Exercise material Start Marker

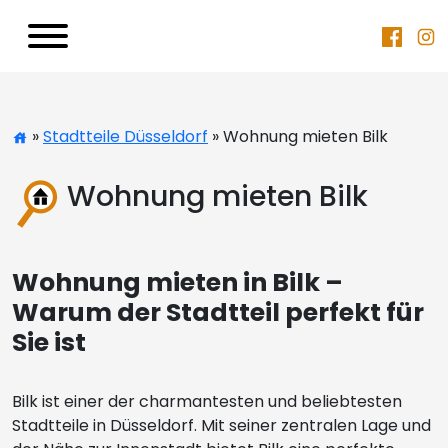
»
Stadtteile Düsseldorf
» Wohnung mieten Bilk
Wohnung mieten Bilk
Wohnung mieten in Bilk –
Warum der Stadtteil perfekt für
Sie ist
Bilk ist einer der charmantesten und beliebtesten
Stadtteile in Düsseldorf. Mit seiner zentralen Lage und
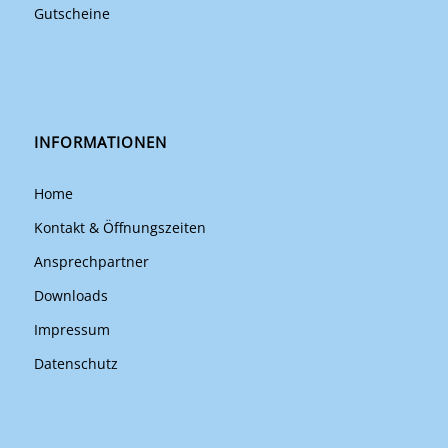
Gutscheine
INFORMATIONEN
Home
Kontakt & Öffnungszeiten
Ansprechpartner
Downloads
Impressum
Datenschutz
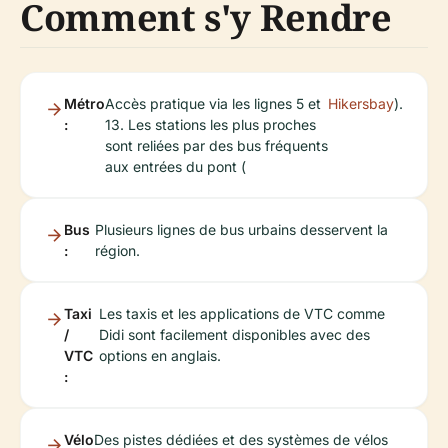
Comment s'y Rendre
Métro
Accès pratique via les lignes 5 et
Hikersbay
).
:
13. Les stations les plus proches
sont reliées par des bus fréquents
aux entrées du pont (
Bus
Plusieurs lignes de bus urbains desservent la
:
région.
Taxi
Les taxis et les applications de VTC comme
/
Didi sont facilement disponibles avec des
VTC
options en anglais.
:
Vélo
Des pistes dédiées et des systèmes de vélos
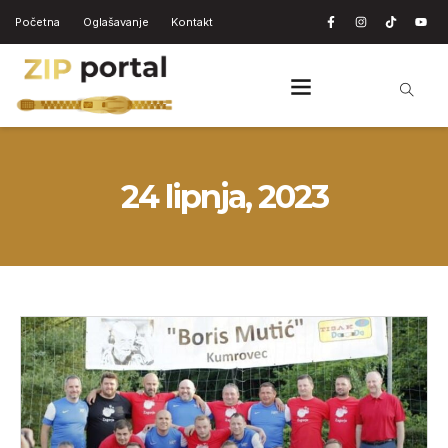
Početna
Oglašavanje
Kontakt
24 lipnja, 2023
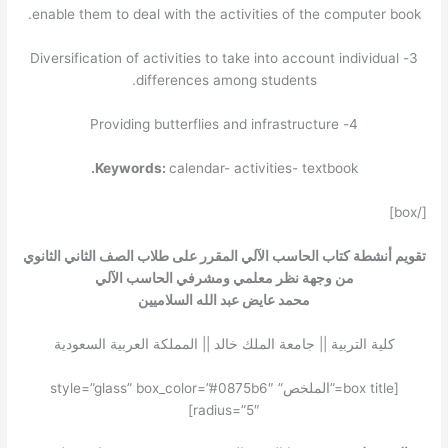
enable them to deal with the activities of the computer book.
3- Diversification of activities to take into account individual
differences among students.
4- Providing butterflies and infrastructure
.
Keywords:
calendar- activities- textbook
[/box]
تقويم أنشطة كتاب الحاسب الآلي المقرر على طلاب الصف الثاني الثانوي
من وجهة نظر معلمي ومشرفي الحاسب الآلي
محمد عايض عبد الله السلاميين
كلية التربية || جامعة الملك خالد || المملكة العربية السعودية
[box title=”الملخص” style=”glass” box_color=”#0875b6″
radius=”5″]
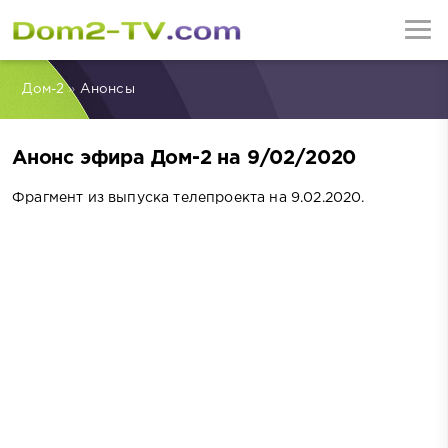
Дом-2
»
Анонсы
Анонс эфира Дом-2 на 9/02/2020
Фрагмент из выпуска телепроекта на 9.02.2020.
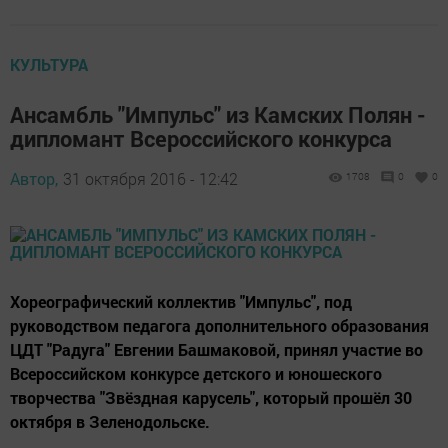
КУЛЬТУРА
Ансамбль "Импульс" из Камских Полян -
дипломант Всероссийского конкурса
Автор,
31 октября 2016 - 12:42
1708
0
0
Хореографический коллектив "Импульс", под
руководством педагога дополнительного образования
ЦДТ "Радуга" Евгении Башмаковой, принял участие во
Всероссийском конкурсе детского и юношеского
творчества "Звёздная карусель", который прошёл 30
октября в Зеленодольске.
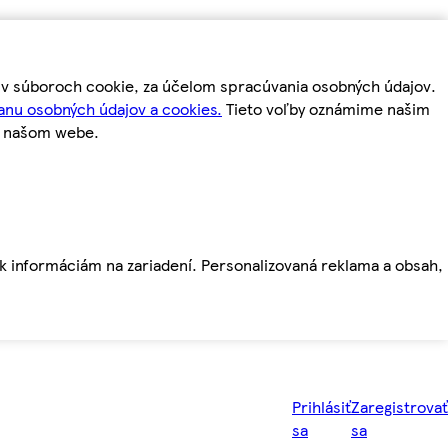
m v súboroch cookie, za účelom spracúvania osobných údajov.
anu osobných údajov a cookies.
Tieto voľby oznámime našim
a našom webe.
ť k informáciám na zariadení. Personalizovaná reklama a obsah,
Prihlásiť
Zaregistrovať
sa
sa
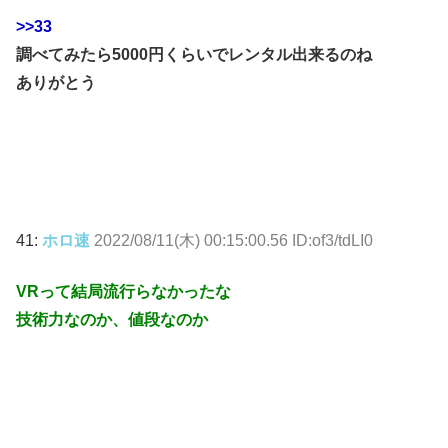
>>33
調べてみたら5000円くらいでレンタル出来るのね
ありがとう
41:
ホロ速
2022/08/11(木) 00:15:00.56 ID:of3/tdLI0
VRって結局流行らなかったな
技術力なのか、値段なのか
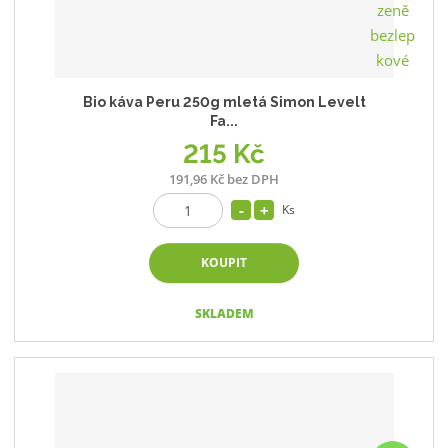
Bio káva Peru 250g mletá Simon Levelt
Fa...
215 Kč
191,96 Kč bez DPH
Ks
KOUPIT
SKLADEM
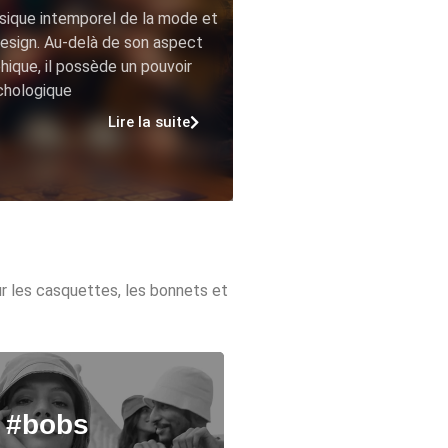
sique intemporel de la mode et
esign. Au-delà de son aspect
hique, il possède un pouvoir
chologique
Lire la suite
ur les casquettes, les bonnets et
#bobs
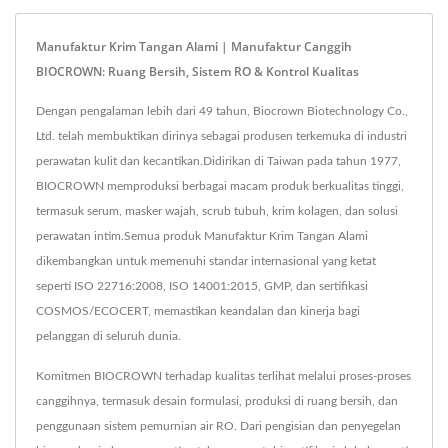
Manufaktur Krim Tangan Alami | Manufaktur Canggih
BIOCROWN: Ruang Bersih, Sistem RO & Kontrol Kualitas
Dengan pengalaman lebih dari 49 tahun, Biocrown Biotechnology Co.,
Ltd. telah membuktikan dirinya sebagai produsen terkemuka di industri
perawatan kulit dan kecantikan.Didirikan di Taiwan pada tahun 1977,
BIOCROWN memproduksi berbagai macam produk berkualitas tinggi,
termasuk serum, masker wajah, scrub tubuh, krim kolagen, dan solusi
perawatan intim.Semua produk Manufaktur Krim Tangan Alami
dikembangkan untuk memenuhi standar internasional yang ketat
seperti ISO 22716:2008, ISO 14001:2015, GMP, dan sertifikasi
COSMOS/ECOCERT, memastikan keandalan dan kinerja bagi
pelanggan di seluruh dunia.
Komitmen BIOCROWN terhadap kualitas terlihat melalui proses-proses
canggihnya, termasuk desain formulasi, produksi di ruang bersih, dan
penggunaan sistem pemurnian air RO. Dari pengisian dan penyegelan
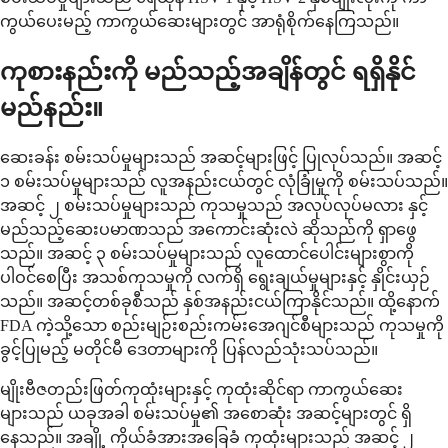
ကွယ်ပေးမည့် ကာကွယ်ဆေးများတွင် အာရုံစိုက်နေကြသည်။
ကုစားနည်းကို မည်သည့်အချိန်တွင် ရရှိနိုင်
မည်နည်း။
ဆေးခန်း စမ်းသပ်မှုများသည် အဆင့်များဖြင့် ပြုလုပ်သည်။ အဆင့်
၁ စမ်းသပ်မှုများသည် လူအနည်းငယ်တွင် လုံခြုံမှုကို စမ်းသပ်သည်။
အဆင့် ၂ စမ်းသပ်မှုများသည် ကုသမှုသည် အလုပ်လုပ်မလား နှင့်
မည်သည့်ဆေးပမာဏသည် အကောင်းဆုံးလဲ ဆိုသည်ကို ရှာဖွေ
သည်။ အဆင့် ၃ စမ်းသပ်မှုများသည် လူထောင်ပေါင်းများစွာကို
ပါဝင်စေပြီး အသစ်ကုသမှုကို လက်ရှိ ရွေးချယ်မှုများနှင့် နှိုင်းယှဉ်
သည်။ အဆင့်တစ်ခုစီသည် နှစ်အနည်းငယ်ကြာနိုင်သည်။ ထို့နောက်
FDA ကဲ့သို့သော စည်းမျဉ်းစည်းကမ်းအေဂျင်စီများသည် ကုသမှုကို
ခွင့်ပြုမည့် မတိုင်မီ ဒေတာများကို ပြန်လည်သုံးသပ်သည်။
မျိုးဗီဇတည်းဖြတ်ကုထုံးများနှင့် ကုထုံးဆိုင်ရာ ကာကွယ်ဆေး
များသည် ယခုအခါ စမ်းသပ်မှု၏ အစောဆုံး အဆင့်များတွင် ရှိ
နေသည်။ အချို့ ကိုယ်ခံအားအခြေခံ ကုထုံးများသည် အဆင့် ၂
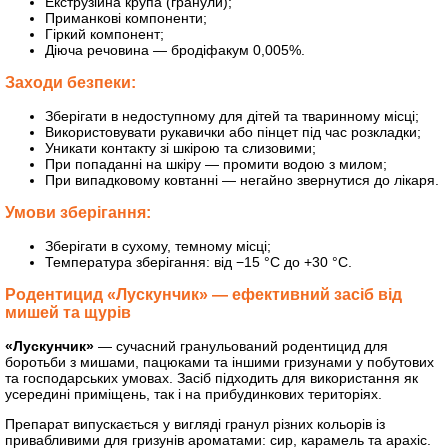
Екструзійна крупа (гранули);
Приманкові компоненти;
Гіркий компонент;
Діюча речовина — бродіфакум 0,005%.
Заходи безпеки:
Зберігати в недоступному для дітей та тваринному місці;
Використовувати рукавички або пінцет під час розкладки;
Уникати контакту зі шкірою та слизовими;
При попаданні на шкіру — промити водою з милом;
При випадковому ковтанні — негайно звернутися до лікаря.
Умови зберігання:
Зберігати в сухому, темному місці;
Температура зберігання: від −15 °C до +30 °C.
Родентицид «Лускунчик» — ефективний засіб від
мишей та щурів
«Лускунчик»
— сучасний гранульований родентицид для
боротьби з мишами, пацюками та іншими гризунами у побутових
та господарських умовах. Засіб підходить для використання як
усередині приміщень, так і на прибудинкових територіях.
Препарат випускається у вигляді гранул різних кольорів із
привабливими для гризунів ароматами: сир, карамель та арахіс.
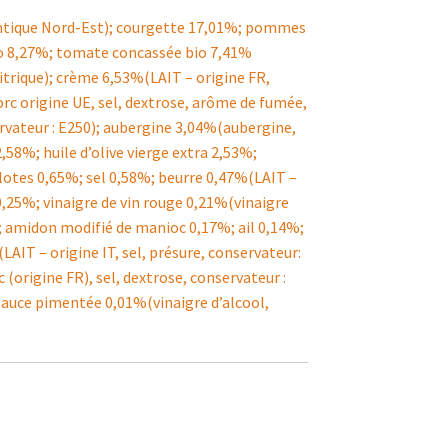
antique Nord-Est); courgette 17,01%; pommes
bio 8,27%; tomate concassée bio 7,41%
citrique); crème 6,53%(LAIT – origine FR,
orc origine UE, sel, dextrose, arôme de fumée,
ervateur : E250); aubergine 3,04%(aubergine,
,58%; huile d’olive vierge extra 2,53%;
lotes 0,65%; sel 0,58%; beurre 0,47%(LAIT –
,25%; vinaigre de vin rouge 0,21%(vinaigre
); amidon modifié de manioc 0,17%; ail 0,14%;
IT – origine IT, sel, présure, conservateur:
(origine FR), sel, dextrose, conservateur :
 sauce pimentée 0,01%(vinaigre d’alcool,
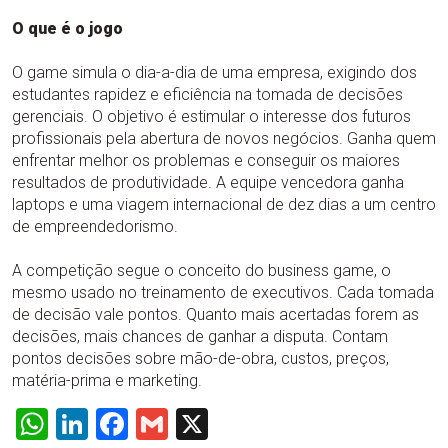
O que é o jogo
O game simula o dia-a-dia de uma empresa, exigindo dos
estudantes rapidez e eficiência na tomada de decisões
gerenciais. O objetivo é estimular o interesse dos futuros
profissionais pela abertura de novos negócios. Ganha quem
enfrentar melhor os problemas e conseguir os maiores
resultados de produtividade. A equipe vencedora ganha
laptops e uma viagem internacional de dez dias a um centro
de empreendedorismo.
A competição segue o conceito do business game, o
mesmo usado no treinamento de executivos. Cada tomada
de decisão vale pontos. Quanto mais acertadas forem as
decisões, mais chances de ganhar a disputa. Contam
pontos decisões sobre mão-de-obra, custos, preços,
matéria-prima e marketing.
WhatsApp
LinkedIn
Facebook
Gmail
X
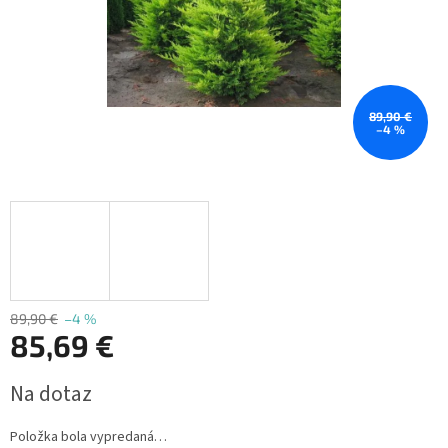
89,90 €
–4 %
89,90 €
–4 %
85,69 €
Jednotková
Na dotaz
cena:
Položka bola vypredaná…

Exercise material End Marker

• [Exercise aim]:
Starting with the line that has "дипломант Всероссийского конкурса" and going on through the line that has "pelanggan di seluruh dunia.", transcribe the records above exactly, but skip the pictures.

• [Exercise answer]:
дипломант Всероссийского конкурса
Автор,
31 октября 2016 - 12:42
1708
0
0
Хореографический коллектив "Импульс", под
руководством педагога дополнительного образования
ЦДТ "Радуга" Евгении Башмаковой, принял участие во
Всероссийском конкурсе детского и юношеского
творчества "Звёздная карусель", который прошёл 30
октября в Зеленодольске.
m v súboroch cookie, za účelom spracúvania osobných údajov.
anu osobných údajov a cookies.
Tieto voľby oznámime našim
a našom webe.
ť k informáciám na zariadení. Personalizovaná reklama a obsah,
Prihlásiť
Zaregistrovať
sa
sa
>>33
調べてみたら5000円くらいでレンタル出来るのね
ありがとう
41:
ホロ速
2022/08/11(木) 00:15:00.56 ID:of3/tdLI0
VRって結局流行らなかったな
技術力なのか、値段なのか
Bio káva Peru 250g mletá Simon Levelt
Fa...
215 Kč
191,96 Kč bez DPH
Ks
KOUPIT
SKLADEM
sique intemporel de la mode et
esign. Au-delà de son aspect
hique, il possède un pouvoir
chologique
Lire la suite
ur les casquettes, les bonnets et
#bobs
Manufaktur Krim Tangan Alami | Manufaktur Canggih
BIOCROWN: Ruang Bersih, Sistem RO & Kontrol Kualitas
Dengan pengalaman lebih dari 49 tahun, Biocrown Biotechnology Co.,
Ltd. telah membuktikan dirinya sebagai produsen terkemuka di industri
perawatan kulit dan kecantikan.Didirikan di Taiwan pada tahun 1977,
BIOCROWN memproduksi berbagai macam produk berkualitas tinggi,
termasuk serum, masker wajah, scrub tubuh, krim kolagen, dan solusi
perawatan intim.Semua produk Manufaktur Krim Tangan Alami
dikembangkan untuk memenuhi standar internasional yang ketat
seperti ISO 22716:2008, ISO 14001:2015, GMP, dan sertifikasi
COSMOS/ECOCERT, memastikan keandalan dan kinerja bagi
pelanggan di seluruh dunia.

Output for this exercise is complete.